Country music has needed to take its medicine for a while, but it’s going to need a much stronger dose than this.
As the winds of the genre start to blow in a more-traditional direction, you would think the change would favor an artist like Jon Pardi, who’s been trying to shoehorn a classical country sound into the Metro-Bro era for several years now. Thus far, however, things haven’t played out quite the way he or I expected: After “She Ain’t In It” petered out at #21 on Billboard’s airplay chart, “Night Shift” laboriously slogging on the airwaves for ten months just to peak at #5 (and given how weak that song looked at the end, it was probably lucky to get that far). Now, however, Pardi’s team has decided to start with a clean slate, kicking California Sunrise to the curb (better late than never, I guess) and releasing “Heartache Medication” as the leadoff single for a yet-to-be-announced new album. While you won’t be surprised by its unapologetically-traditional flavor, you will be surprised by how flat and underwhelming the track is, demonstrating that it takes more than a springy fiddle to make a good country song.

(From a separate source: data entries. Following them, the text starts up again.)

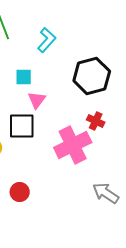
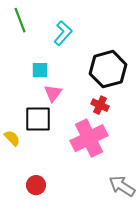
red cross: (96, 121) -> (100, 105), moved

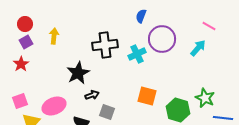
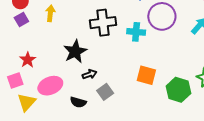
cyan cross: (137, 54) -> (136, 32), turned 30
red star: (21, 64) -> (28, 60), moved
gray square: (107, 112) -> (105, 92), turned 35

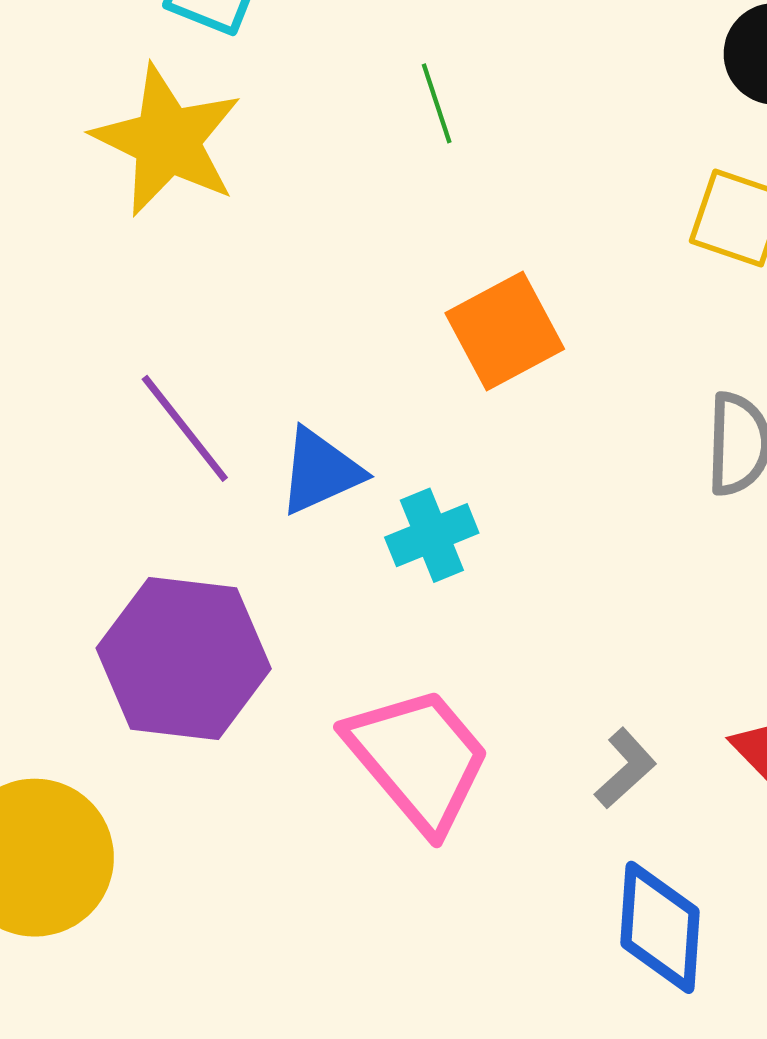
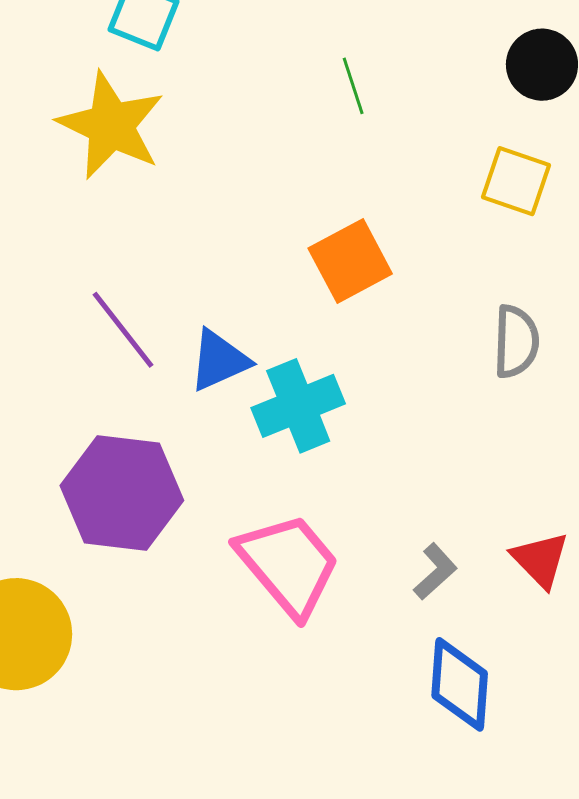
green line: (437, 103) -> (353, 86), moved
cyan cross: (432, 535) -> (298, 406), size x1.4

The production stakes out a neotraditional position right from the start, opening with a bright, bubbly fiddle that harkens back to some of Alabama’s classic material from the 80s. The rest of the arrangement follow suit: An acoustic guitar carries the melody on the verses, a steel guitar adds some seasoning a chips in with a decent bridge solo, an electric guitar (with some actual texture for a change) adds some background seasoning (some cleaner axes pop up for the back half of the solo), and real drums provide the foundation from start to finish. The whole thing is enough to set a traditionalist’s heart aflutter…except that the producer doesn’t seem to be doing a whole lot with these pieces. The problem is that everything around the instruments doesn’t fit together at all: The tempo is too fast to be contemplative but too slow to be fun, the brighter instrumentation seems a bit out of touch with the melancholy lyrics, and the instruments themselves are missing that extra something to keep them from feeling like they just kind of exist here. I get the distinct feeling that the producer did not grasp the actual purpose of the track and just threw something like this together that would kinda-sorta work with anything, and the result is a mix that lacks any real feeling or energy, and just flows in one ear and out the other without leaving much of an impression.
Pardi’s performance is similarly confusing, as I have no idea how he feels about this heartache he’s singing about. Technically, while his voice bottoms out a bit on the opening line, he’s got more than enough range and flow to handle the moderate demands of the track (although his nasal tone still annoys me to some extent). It the emotional side of his delivery that leaves me scratching my head: For a guy who’s taking “heartache medication” to get over a lost love, he sure doesn’t sound like someone who needs it. Instead, he’s reveling in his booze-fueled bender like an athlete who’s had one too many cortisone shots, leaving the listener to question whether he’s really all that broken up over the whole thing. Sure, it’s definitely the alcohol talking here, but there’s no hint of self-awareness that this is a temporary high, and no mention of the ramifications when that high wears off (part of this is the writing’s fault, which we’ll get to shortly). It’s basically a party track with a fiddle, and I had my fill of those two years ago.
The lyrics are probably the weakest part of this song, for a couple of reasons:
- While you can’t expect much originality from a trope as classic as crying into your beer, the writing feels exceptionally cookie-cutter here: It’s a narrator at a bar drinking and dancing to forget their troubles. Even in 2019, this song feels more tired than interesting.
- The “heartache medication” hook feels completely detached from the rest of the song. Instead of using medical images and terms to tie to whole thing together à la Clint Black’s “Heartaches,” the song goes right back to the stock barroom imagery and leaves the hook imagery. (Heck, even the overused “love as a drug” idea would have made more sense here.)
- As I pointed out earlier, for a song about escaping the pain of a breakup, there’s no mention of the size or scope of the pain involved. Much like Seaforth’s “Love That” overemphasized the good parts of the relationship and neglected the bad ones, “Heartache Medication” focuses exclusively on what the alcohol allows the narrator to do and barely mentions the person or romance he’s trying to get over, and completely neglects the fact that nothing will have actually changed once the buzz wears off. (On the plus side, at least the narrator’s not hitting on people like a sleazeball here.)
While I get that the narrator is only able to function like this thanks to their “medication,” the lack of a “before” leaves the listener questioning whether the drugs, of the song, are necessary.
In truth, “Heartache Medication” feels like a cheap attempt to toss a fiddle on top of an unremarkable and declare “Look! This is real country right here!” Although I appreciate the effort, classical instrumentation is not a cure-all pill for a subpar song (see: Carlton Anderson’s “Drop Everything”), and while it’s worth a listen or two for the novelty, there’s not enough here to keep me coming back. The instrumentation feels uninspired, the writing feels half-baked, and Jon Pardi just doesn’t have the chops to make this interesting on any level. It’s not a bad song, but unless you’re in desperate need of a fiddle fix, there are better ways to spend your time.
Rating: 6/10. Try it out if you want, but prepare to be disappointed.